Le premier concerne le front judiciaire. La Cour Européenne de Justice vient de considérer que le traité commercial avec Singapour n’était pas du ressort exclusif de la Commission. Cet accord devra être validé par l’ensemble des Parlements nationaux, puisqu’il concerne des compétences partagées.

Il en résulte deux hypothèses. La première serait la plus simple pour la Commission Européenne. Elle se limite à signer des accords portant sur des compétences exclusives pour éviter le risque d’un veto par un parlement national. Les compétences exclusives sont nombreuses (union douanière, règle de concurrence, conservation des ressources biologiques de la mer, politique commerciale). Ainsi, les possibilités d’accords commerciaux sans passage par les Parlements nationaux restent très importantes. D’un certain point de vue, c’est la conclusion de la Cour de Justice de l’Union Européenne qui précise que seulement deux points de l’accord avec Singapour devront être soumis à un vote de l’ensemble des Etats-Membres : les investissements étrangers autres que directs (investissements « de portefeuille » opérés sans intention d’influer sur la gestion et le contrôle d’une entreprise) et le régime de règlement des différends entre investisseurs et États. Les autres volets de l’accord avec Singapour sont bien de la compétence exclusive de la Commission européenne et ne nécessitent pas une validation des différents Etats Membres. Ce choix politique de se concentrer sur les accords à compétence exclusive serait le plus simple pour la Commission Européenne, mais le moins ambitieux et ne répondrait pas à l’enjeu d’une vraie régulation du commerce internationale.

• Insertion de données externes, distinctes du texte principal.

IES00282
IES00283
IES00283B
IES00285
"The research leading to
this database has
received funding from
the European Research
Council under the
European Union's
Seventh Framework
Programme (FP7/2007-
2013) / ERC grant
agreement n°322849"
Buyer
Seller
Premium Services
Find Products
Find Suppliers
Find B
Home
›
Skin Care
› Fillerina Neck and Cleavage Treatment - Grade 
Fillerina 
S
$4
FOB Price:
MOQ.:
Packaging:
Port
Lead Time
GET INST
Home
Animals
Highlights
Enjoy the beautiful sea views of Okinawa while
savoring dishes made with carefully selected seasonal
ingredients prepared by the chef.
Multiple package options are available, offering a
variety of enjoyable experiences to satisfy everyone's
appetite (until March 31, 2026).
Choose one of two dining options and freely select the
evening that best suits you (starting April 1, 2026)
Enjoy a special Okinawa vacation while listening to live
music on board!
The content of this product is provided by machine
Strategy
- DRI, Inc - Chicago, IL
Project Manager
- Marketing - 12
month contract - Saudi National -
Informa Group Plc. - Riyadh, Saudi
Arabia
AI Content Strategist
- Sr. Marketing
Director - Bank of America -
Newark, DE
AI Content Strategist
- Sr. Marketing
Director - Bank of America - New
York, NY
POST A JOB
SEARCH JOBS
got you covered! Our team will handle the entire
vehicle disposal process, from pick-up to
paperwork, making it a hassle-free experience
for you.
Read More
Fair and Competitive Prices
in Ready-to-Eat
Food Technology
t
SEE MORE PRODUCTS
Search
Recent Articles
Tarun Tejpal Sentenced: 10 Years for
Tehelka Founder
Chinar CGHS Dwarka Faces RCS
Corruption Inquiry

La solution souhaitable est différente. La Commission Européenne doit maintenir son objectif de signer des accords de libre-échange, qui ne soient pas uniquement basés sur le commerce et être plus larges pour s’inscrire dans une optique de juste échange. Mais, les négociations en cours doivent associer les Parlements nationaux pour intégrer leurs remarques et avis. Le risque d’un veto serait moindre, si les Parlements nationaux étaient impliqués tout au long du processus de négociation. En pratique, Les députés europrogressistes des différents Etats-Membres devront s’assurer que les conditions de la déclaration de Namur sont intégrées aux traités en cours de discussion. Cela sera une mission pour les futurs députés de la Commission des Affaires européennes. Pour mémoire, dans la déclaration de Namur, il est précisé que les traités devront désormais n’être signés qu’avec des Etats ayant ratifié les « principaux instruments de défense des droits de l’homme, [l]es conventions essentielles de l’OIT [l’Organisation internationale du travail], [l]es recommandations issues du projet BEPS (érosion de la base d’imposition et transfert de bénéfices) et [l]es Accords de Paris sur le climat ». Les négociations devront aussi inclure « des exigences chiffrées en matière fiscale et climatique ». Dans un article de décembre 2016, Sauvons l’Europe propose d’ajouter des conditions sur la politique financière et monétaire : absence de dumping monétaire et présence d’une politique de régulation financière (notamment du shadow banking). En effet, une dérégulation financière peut avoir des impacts sur le marché des biens et services.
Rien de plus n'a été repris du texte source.